De theorie van vraag en aanbod is de basis van het marktmodel dat in de meeste ontwikkelde landen heerst. De relatieve eenvoud van formuleringen, zichtbaarheid en goede voorspelbaarheid hebben ertoe geleid dat dit concept enorm populair is geworden onder wetenschappers en economen over de hele wereld.
De fundamenten van de theorie van vraag en aanbod werden gelegd door de beroemde apologeten van de markteconomie A. Smith en D. Ricardo. Vervolgens werd dit concept aangevuld en verbeterd tot het een moderne uitstraling kreeg.
De theorie van vraag en aanbod is gebaseerd op verschillende basisconcepten, waaronder natuurlijk vraag en aanbod. Vraag is een belangrijke economische waarde die de behoefte van consumenten aan een bepaald product of bepaalde dienst kenmerkt.
Wetenschappers identificeren verschillende classificaties van de vraag. Er is bijvoorbeeld een individuele vraag, dat wil zeggen de behoefte van een bepaalde burger aan een bepaald product op de betreffende markt, engeaggregeerd, dat wil zeggen, de totale vraag naar bepaalde goederen en diensten in een bepaald land.
Bovendien is de vraag primair en secundair. De eerste is de behoefte aan een goed gekozen productcategorie in het algemeen. Secundaire vraag duidt op interesse in de goederen van een bepaald bedrijf of merk.

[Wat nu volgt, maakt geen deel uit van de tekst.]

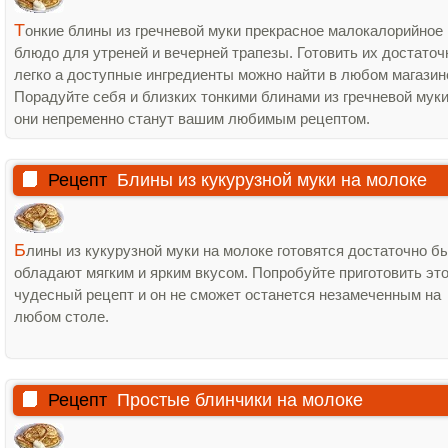
Т
онкие блины из гречневой муки прекрасное малокалорийное
блюдо для утреней и вечерней трапезы. Готовить их достаточ
легко а доступные ингредиенты можно найти в любом магазин
Порадуйте себя и близких тонкими блинами из гречневой муки
они непременно станут вашим любимым рецептом.
Рецепт
Блины из кукурузной муки на молоке
Б
лины из кукурузной муки на молоке готовятся достаточно б
обладают мягким и ярким вкусом. Попробуйте приготовить эт
чудесный рецепт и он не сможет останется незамеченным на
любом столе.
Рецепт
Простые блинчики на молоке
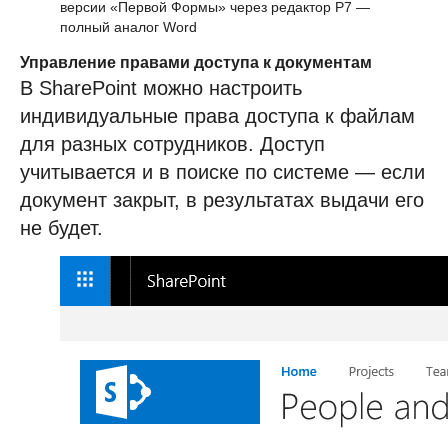
версии «Первой Формы» через редактор Р7 —
полный аналог Word
Управление правами доступа к документам
В SharePoint можно настроить
индивидуальные права доступа к файлам
для разных сотрудников. Доступ
учитывается и в поиске по системе — если
документ закрыт, в результатах выдачи его
не будет.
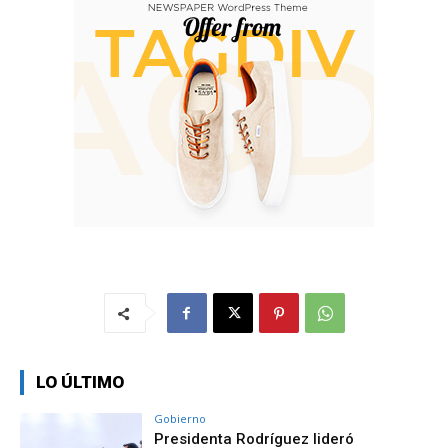
LO ÚLTIMO
Gobierno
Presidenta Rodríguez lideró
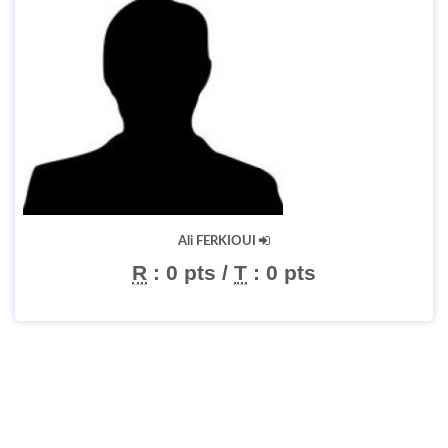
Ali FERKIOUI
R
:
0 pts
/
T
:
0 pts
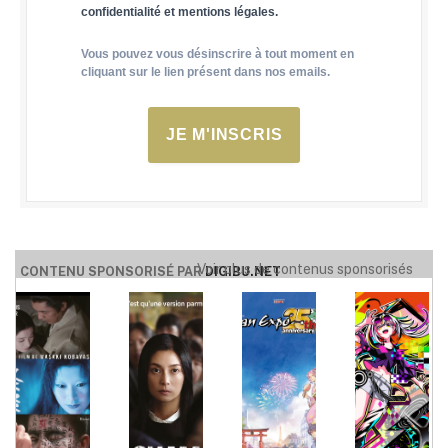
confidentialité et mentions légales.
Vous pouvez vous désinscrire à tout moment en
cliquant sur le lien présent dans nos emails.
JE M'INSCRIS
Voir plus de contenus sponsorisés
CONTENU SPONSORISÉ PAR
DIGIBU.NET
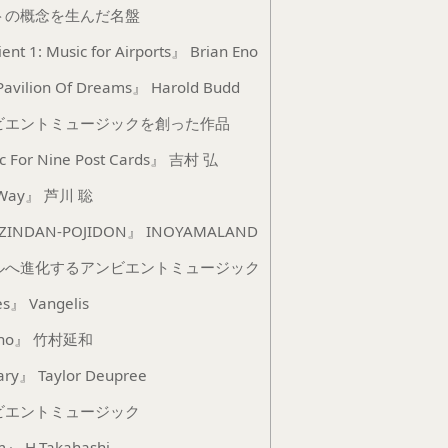
トの概念を生んだ名盤
t 1: Music for Airports』 Brian Eno
avilion Of Dreams』 Harold Budd
ビエントミュージックを創った作品
 For Nine Post Cards』 吉村 弘
l Way』 芦川 聡
INDAN-POJIDON』 INOYAMALAND
ルへ進化するアンビエントミュージック
s』 Vangelis
ano』 竹村延和
ry』 Taylor Deupree
ビエントミュージック
』 H.Takahashi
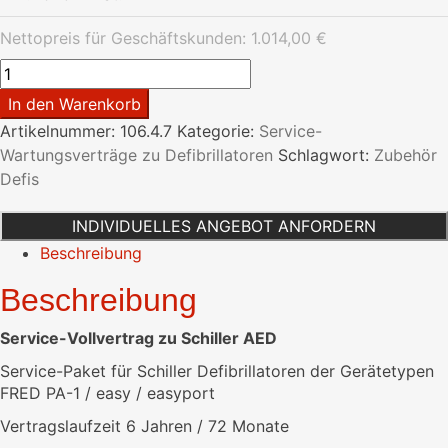
Nettopreis für Geschäftskunden:
1.014,00
€
Service-
Vollvertrag
In den Warenkorb
zu
Artikelnummer:
106.4.7
Kategorie:
Service-
Schiller
Wartungsverträge zu Defibrillatoren
Schlagwort:
Zubehör
AED
Defis
Menge
INDIVIDUELLES ANGEBOT ANFORDERN
Beschreibung
Beschreibung
Service-Vollvertrag zu Schiller AED
Service-Paket für Schiller Defibrillatoren der Gerätetypen
FRED PA-1 / easy / easyport
Vertragslaufzeit 6 Jahren / 72 Monate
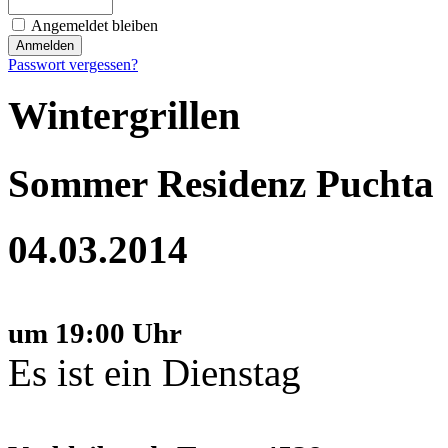
Angemeldet bleiben
Passwort vergessen?
Wintergrillen
Sommer Residenz Puchta
04.03.2014
um 19:00 Uhr
Es ist ein Dienstag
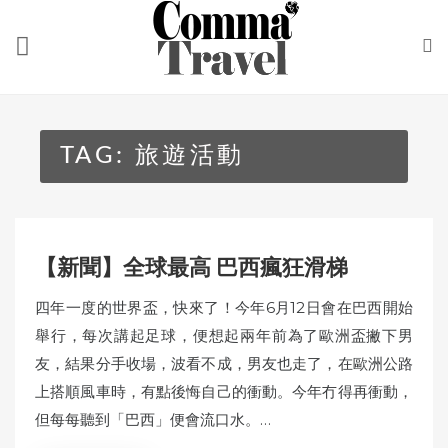
Skip
to
content
TAG:
旅遊活動
【新聞】全球最高 巴西瘋狂滑梯
四年一度的世界盃，快來了！今年6月12日會在巴西開始
舉行，每次講起足球，便想起兩年前為了歐洲盃撇下男
友，結果分手收場，波看不成，男友也走了，在歐洲公路
上搭順風車時，有點後悔自己的衝動。今年冇得再衝動，
但每每聽到「巴西」便會流口水。…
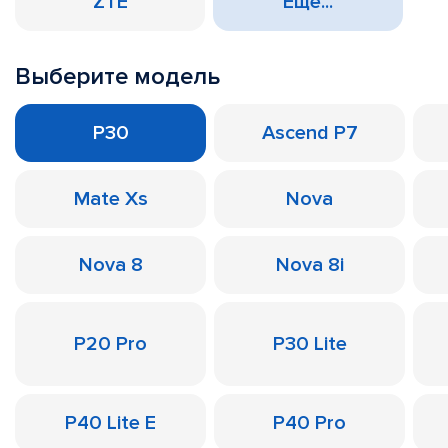
ZTE
Еще...
Выберите модель
P30
Ascend P7
Mate Xs
Nova
Nova 8
Nova 8i
P20 Pro
P30 Lite
P40 Lite E
P40 Pro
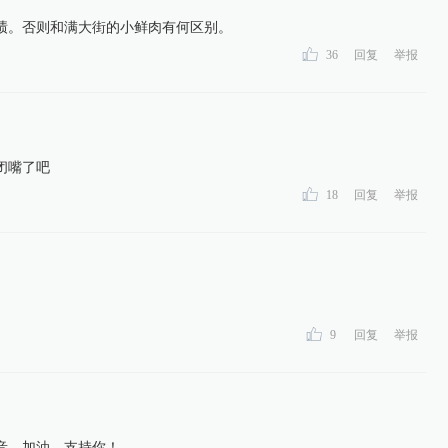
绩。否则和满大街的小鲜肉有何区别。
36
回复
举报
闭嘴了吧
18
回复
举报
9
回复
举报
音，加油，支持你！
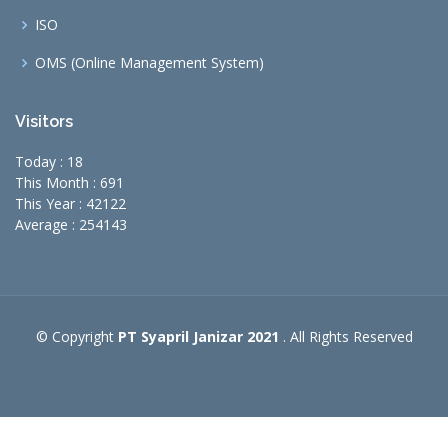
ISO
OMS (Online Management System)
Visitors
Today : 18
This Month : 691
This Year : 42122
Average : 254143
© Copyright
PT Syapril Janizar 2021
. All Rights Reserved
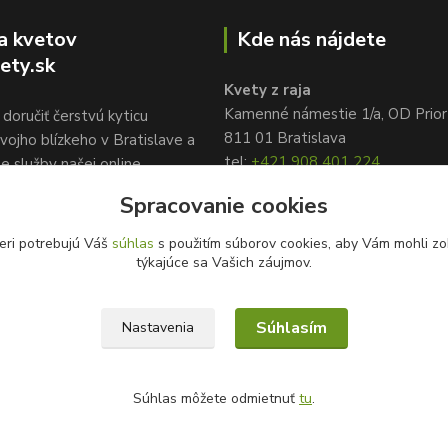
a kvetov
Kde nás nájdete
ety.sk
Kvety z raja
Kamenné námestie 1/a, OD Prior
doručiť čerstvú kyticu
811 01 Bratislava
vojho blízkeho v Bratislave a
tel:
+421 908 401 224
te služby našej online
info@kvetyzraja.sk
služby kvetov
Spracovanie cookies
ety.sk, www.kvetyzraja.sk
eri potrebujú Váš
súhlas
s použitím súborov cookies, aby Vám mohli zo
týkajúce sa Vašich záujmov.
Súhlasím
Nastavenia
Súhlas môžete odmietnuť
tu
.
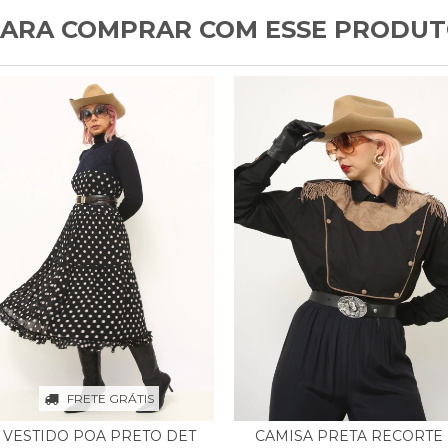
ARA COMPRAR COM ESSE PRODU
FRETE GRÁTIS
VESTIDO POA PRETO DET
CAMISA PRETA RECORTE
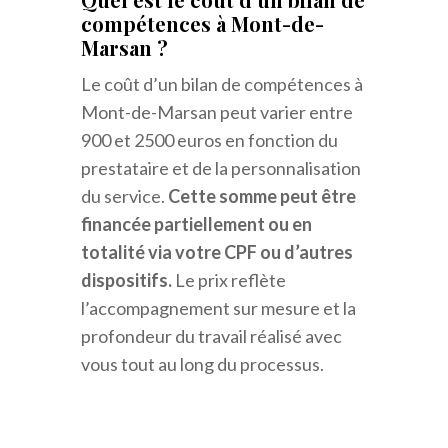
compétences à Mont-de-
Marsan ?
Le coût d’un bilan de compétences à
Mont-de-Marsan peut varier entre
900 et 2500 euros en fonction du
prestataire et de la personnalisation
du service.
Cette somme peut être
financée partiellement ou en
totalité via votre CPF ou d’autres
dispositifs.
Le prix reflète
l’accompagnement sur mesure et la
profondeur du travail réalisé avec
vous tout au long du processus.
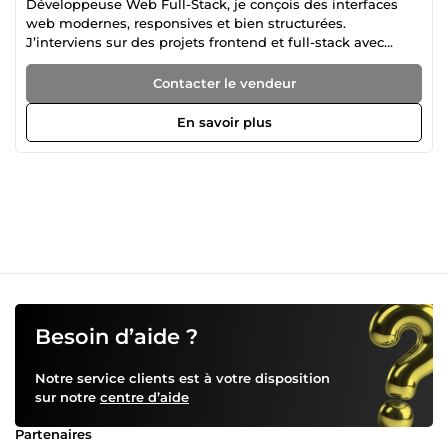
Développeuse Web Full-Stack, je conçois des interfaces
web modernes, responsives et bien structurées.
J’interviens sur des projets frontend et full-stack avec
Angular, React, JavaScript, TypeScript, Node.js, Express.js,
NestJS et les bases de données. Rigoureuse, attentive et
Contacter le vendeur
impliquée, je veille à proposer un travail propre,
professionnel et adapté aux besoins du projet. Mon
En savoir plus
objectif est simple : créer des solutions claires, fiables et
agréables à utiliser.
Besoin d’aide ?
Notre service clients est à votre disposition
sur notre
centre d’aide
Partenaires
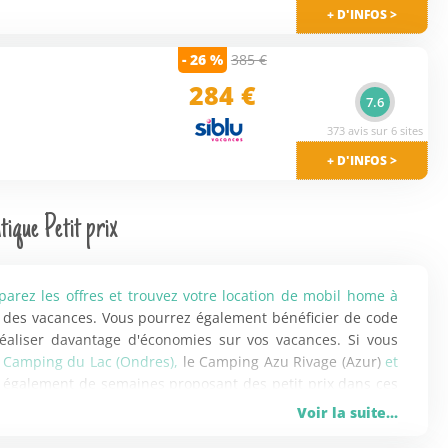
+ D'INFOS >
- 26 %
385 €
284 €
7.6
373 avis sur 6 sites
+ D'INFOS >
ique Petit prix
arez les offres et trouvez votre location de mobil home à
 des vacances. Vous pourrez également bénéficier de code
éaliser davantage d'économies sur vos vacances. Si vous
e Camping du Lac (Ondres),
le Camping Azu Rivage (Azur)
et
 également de semaines proposant des petit prix dans ces
Voir la suite...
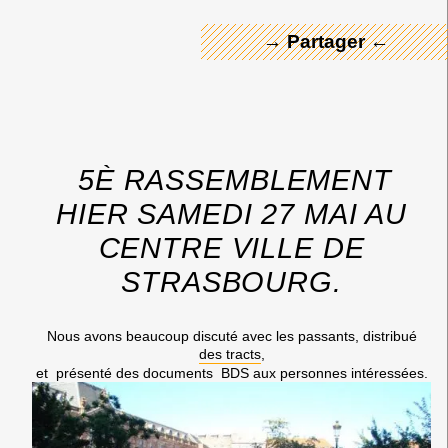
→ Partager ←
5È RASSEMBLEMENT
HIER
SAMEDI
27 MAI AU
CENTRE VILLE DE
STRASBOURG.
Nous avons beaucoup discuté avec les passants, distribué
des tracts
,
et présenté des documents BDS aux personnes intéressées.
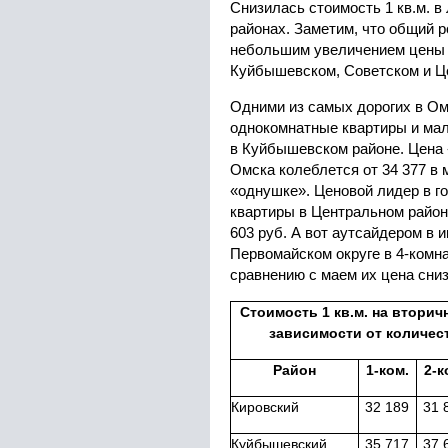
Снизилась стоимость 1 кв.м. 
районах. Заметим, что общий 
небольшим увеличением цены 
Куйбышевском, Советском и Ц
Одними из самых дорогих в Ом
однокомнатные квартиры и мал
в Куйбышевском районе. Цена 
Омска колеблется от 34 377 в 
«однушке». Ценовой лидер в г
квартиры в Центральном районе,
603 руб. А вот аутсайдером в 
Первомайском округе в 4-комна
сравнению с маем их цена сниз
Стоимость 1 кв.м. на втори
зависимости
от количест
Район
1-ком.
2-к
Кировский
32 189
31 
Куйбышевский
35 717
37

De theorie van vraag en aanbod definieert laatstgenoemde als de hoeveelheid goederen op de markt op een bepaald moment die producenten bereid zijn te verkopen. Tegelijkertijd moet worden opgemerkt dat het aanbod, net als de vraag, individueel en geaggregeerd kan zijn, en het laatste type impliceert het totale volume aan goederen dat in een bepaald land wordt aangeboden.
De belangrijkste factoren van vraag en aanbod kunnen in verschillende groepen worden verdeeld. De eerste moet die omvatten die niet rechtstreeks afhankelijk zijn van de activiteiten van kopers en producenten. Dit is in de eerste plaats de algemene sociaal-economische situatie in het land, het staatsbeleid op het gebied van productie en consumptie, concurrentie, ook van buitenlandse organisaties.
Interne factoren zijn onder meer hoe concurrerend de producten van een bepaalde fabrikant zijn, hoe competent prijs- en marketingbeleid is, evenals het niveau en de kwaliteit van advertenties, het inkomensniveau van burgers, veranderingen in indicatoren als mode, smaak, verslavingen, gewoonten
De belangrijkste wetten waarop de theorie van vraag en aanbod is gebaseerd, zijn de wetten van juist deze economischecategorieën. Zo verkondigt de wet van de vraag dat de hoeveelheid van een waar, onder bepaalde constante omstandigheden, toeneemt als de prijs van deze waar da alt. Dat wil zeggen, de gevraagde hoeveelheid is omgekeerd evenredig met de prijs van het goed.
De wet van het aanbod daarentegen legt een directe relatie tussen aanbod en prijs: onder bepaalde constante omstandigheden leidt een stijging van de prijs van een product tot een toename van het aantal aanbiedingen op deze markt.
Vraag en aanbod zijn niet van elkaar gescheiden, maar zijn voortdurend in wisselwerking. Het resultaat van dit proces is de zogenaamde evenwichtsprijs, waarbij de vraag naar dit product volledig overeenkomt met het aanbod.